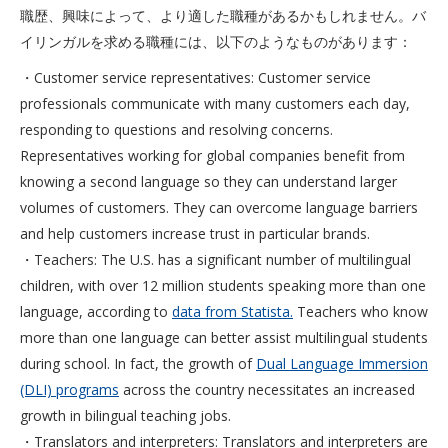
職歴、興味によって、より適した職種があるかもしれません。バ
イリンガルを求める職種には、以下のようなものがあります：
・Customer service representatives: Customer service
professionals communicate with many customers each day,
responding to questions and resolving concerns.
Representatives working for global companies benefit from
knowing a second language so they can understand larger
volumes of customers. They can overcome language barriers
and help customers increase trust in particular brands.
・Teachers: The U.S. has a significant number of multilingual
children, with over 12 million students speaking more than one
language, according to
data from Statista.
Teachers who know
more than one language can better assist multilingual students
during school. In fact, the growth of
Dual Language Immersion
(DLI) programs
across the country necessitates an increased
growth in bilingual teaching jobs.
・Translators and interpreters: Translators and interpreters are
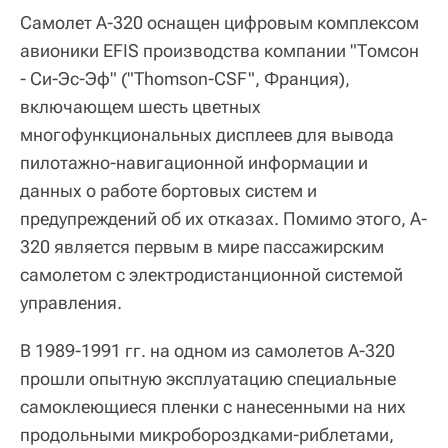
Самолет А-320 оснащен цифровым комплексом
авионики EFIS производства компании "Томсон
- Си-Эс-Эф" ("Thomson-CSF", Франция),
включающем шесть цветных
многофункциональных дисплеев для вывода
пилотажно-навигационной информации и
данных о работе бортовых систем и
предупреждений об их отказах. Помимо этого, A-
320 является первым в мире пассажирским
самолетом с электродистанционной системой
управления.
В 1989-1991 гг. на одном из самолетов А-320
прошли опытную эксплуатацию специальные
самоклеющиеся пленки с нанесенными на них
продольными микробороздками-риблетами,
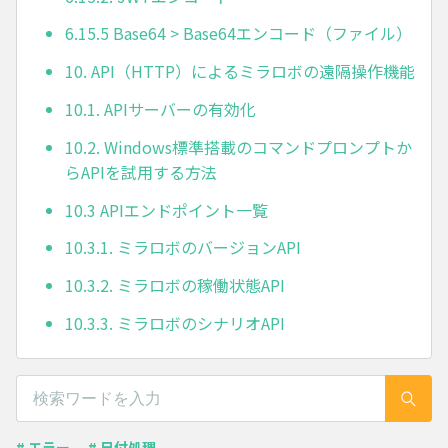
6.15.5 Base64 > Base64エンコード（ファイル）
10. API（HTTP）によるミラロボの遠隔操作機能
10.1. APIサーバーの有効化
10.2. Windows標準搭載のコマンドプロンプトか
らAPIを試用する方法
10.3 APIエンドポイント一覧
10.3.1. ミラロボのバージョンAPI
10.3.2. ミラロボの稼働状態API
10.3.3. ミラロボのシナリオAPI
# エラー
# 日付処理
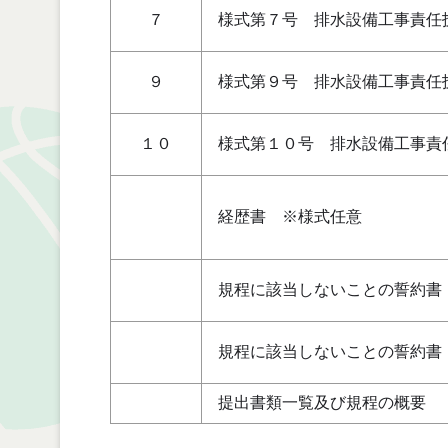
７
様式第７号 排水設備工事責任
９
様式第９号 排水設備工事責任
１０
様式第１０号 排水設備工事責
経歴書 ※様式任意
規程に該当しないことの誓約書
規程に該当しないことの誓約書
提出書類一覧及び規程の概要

● ● ● ● ● ● ●

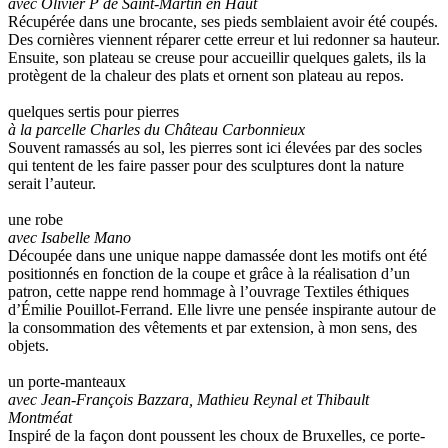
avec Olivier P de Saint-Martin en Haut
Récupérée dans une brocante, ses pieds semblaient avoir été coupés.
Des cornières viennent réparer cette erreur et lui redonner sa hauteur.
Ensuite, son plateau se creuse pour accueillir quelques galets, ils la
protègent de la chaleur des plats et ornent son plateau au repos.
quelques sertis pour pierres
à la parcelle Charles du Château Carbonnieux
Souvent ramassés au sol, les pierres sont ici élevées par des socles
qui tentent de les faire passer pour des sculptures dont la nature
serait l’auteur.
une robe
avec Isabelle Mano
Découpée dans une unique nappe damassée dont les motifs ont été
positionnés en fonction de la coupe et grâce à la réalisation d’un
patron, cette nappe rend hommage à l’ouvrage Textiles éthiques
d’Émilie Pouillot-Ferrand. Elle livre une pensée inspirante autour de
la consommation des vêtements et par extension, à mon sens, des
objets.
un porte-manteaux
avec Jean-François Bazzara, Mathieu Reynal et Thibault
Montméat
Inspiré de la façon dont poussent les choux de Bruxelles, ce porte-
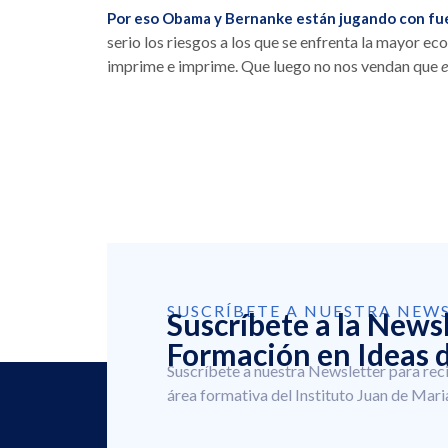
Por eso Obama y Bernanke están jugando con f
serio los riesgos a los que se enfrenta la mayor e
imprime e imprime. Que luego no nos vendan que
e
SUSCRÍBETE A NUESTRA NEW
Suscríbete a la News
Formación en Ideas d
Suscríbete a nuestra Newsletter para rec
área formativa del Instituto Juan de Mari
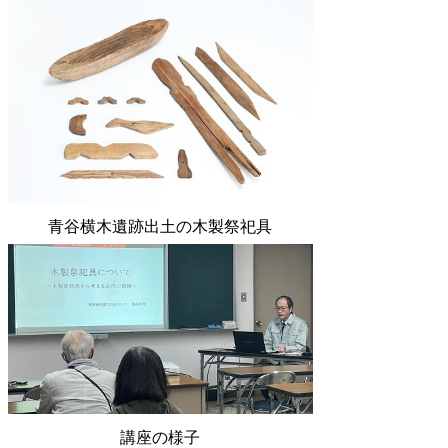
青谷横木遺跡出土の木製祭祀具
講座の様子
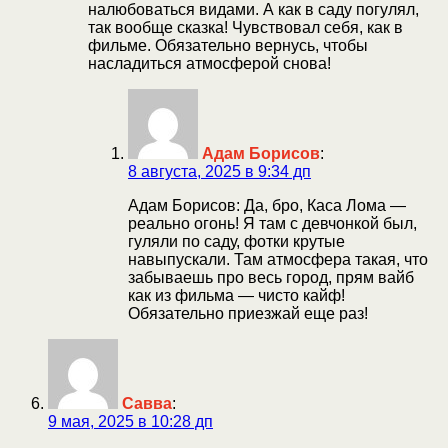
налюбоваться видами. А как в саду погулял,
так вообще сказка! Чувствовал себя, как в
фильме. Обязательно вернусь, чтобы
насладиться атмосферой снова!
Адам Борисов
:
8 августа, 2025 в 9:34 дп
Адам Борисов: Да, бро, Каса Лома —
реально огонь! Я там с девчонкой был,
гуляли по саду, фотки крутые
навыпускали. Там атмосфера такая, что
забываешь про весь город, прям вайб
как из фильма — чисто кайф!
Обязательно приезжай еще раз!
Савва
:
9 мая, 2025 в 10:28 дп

● ● ● ● ● ● ●

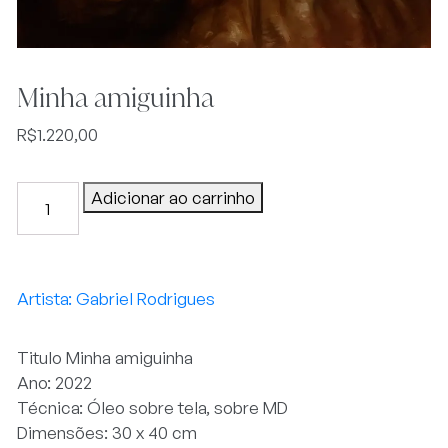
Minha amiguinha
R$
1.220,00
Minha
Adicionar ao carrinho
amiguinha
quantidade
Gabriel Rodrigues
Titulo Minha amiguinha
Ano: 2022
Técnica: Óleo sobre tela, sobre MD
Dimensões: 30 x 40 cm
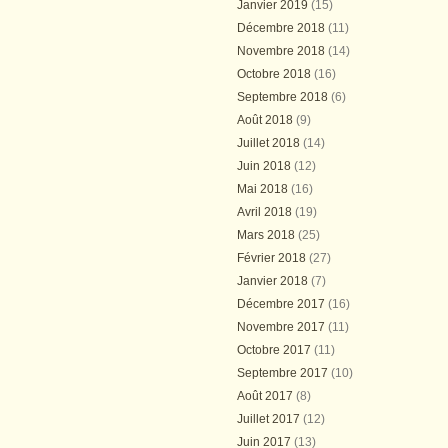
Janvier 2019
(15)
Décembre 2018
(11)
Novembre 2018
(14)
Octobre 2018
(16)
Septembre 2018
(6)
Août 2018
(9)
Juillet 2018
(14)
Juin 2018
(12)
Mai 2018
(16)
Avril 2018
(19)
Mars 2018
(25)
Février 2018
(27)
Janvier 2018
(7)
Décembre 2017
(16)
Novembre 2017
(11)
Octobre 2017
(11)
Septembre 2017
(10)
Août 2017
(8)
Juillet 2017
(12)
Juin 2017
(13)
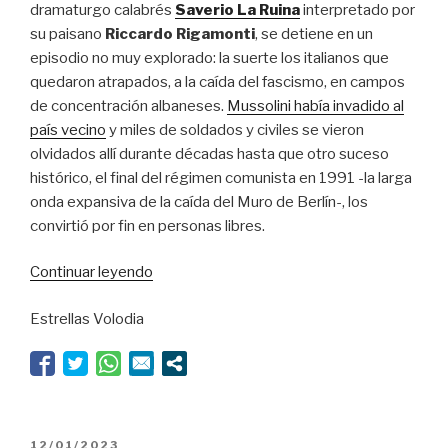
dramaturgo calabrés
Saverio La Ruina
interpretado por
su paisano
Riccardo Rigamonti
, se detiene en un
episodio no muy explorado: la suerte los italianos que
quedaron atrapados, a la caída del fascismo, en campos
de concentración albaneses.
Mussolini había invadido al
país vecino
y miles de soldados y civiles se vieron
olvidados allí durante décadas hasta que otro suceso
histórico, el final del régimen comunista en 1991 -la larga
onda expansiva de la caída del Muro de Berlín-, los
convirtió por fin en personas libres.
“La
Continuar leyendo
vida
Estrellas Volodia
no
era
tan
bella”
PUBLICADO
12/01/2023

● ● ● ● ● ● ●

— What to work on —
Only the lines starting at the one that includes "number of multilingual" and ending at the one that includes "提出書類一覧及び規程の概要" should be retyped, exactly, from the records above; no pictures.

— Output below —
・Teachers: The U.S. has a significant number of multilingual
children, with over 12 million students speaking more than one
language, according to
data from Statista.
Teachers who know
more than one language can better assist multilingual students
during school. In fact, the growth of
Dual Language Immersion
(DLI) programs
across the country necessitates an increased
growth in bilingual teaching jobs.
・Translators and interpreters: Translators and interpreters are
Самолет А-320 оснащен цифровым комплексом
авионики EFIS производства компании "Томсон
- Си-Эс-Эф" ("Thomson-CSF", Франция),
включающем шесть цветных
многофункциональных дисплеев для вывода
пилотажно-навигационной информации и
данных о работе бортовых систем и
предупреждений об их отказах. Помимо этого, A-
320 является первым в мире пассажирским
самолетом с электродистанционной системой
управления.
В 1989-1991 гг. на одном из самолетов А-320
прошли опытную эксплуатацию специальные
самоклеющиеся пленки с нанесенными на них
продольными микробороздками-риблетами,
6.15.5 Base64 > Base64エンコード（ファイル）
10. API（HTTP）によるミラロボの遠隔操作機能
10.1. APIサーバーの有効化
10.2. Windows標準搭載のコマンドプロンプトか
らAPIを試用する方法
10.3 APIエンドポイント一覧
10.3.1. ミラロボのバージョンAPI
10.3.2. ミラロボの稼働状態API
10.3.3. ミラロボのシナリオAPI
# エラー
# 日付処理
７
様式第７号 排水設備工事責任
９
様式第９号 排水設備工事責任
１０
様式第１０号 排水設備工事責
経歴書 ※様式任意
規程に該当しないことの誓約書
規程に該当しないことの誓約書
提出書類一覧及び規程の概要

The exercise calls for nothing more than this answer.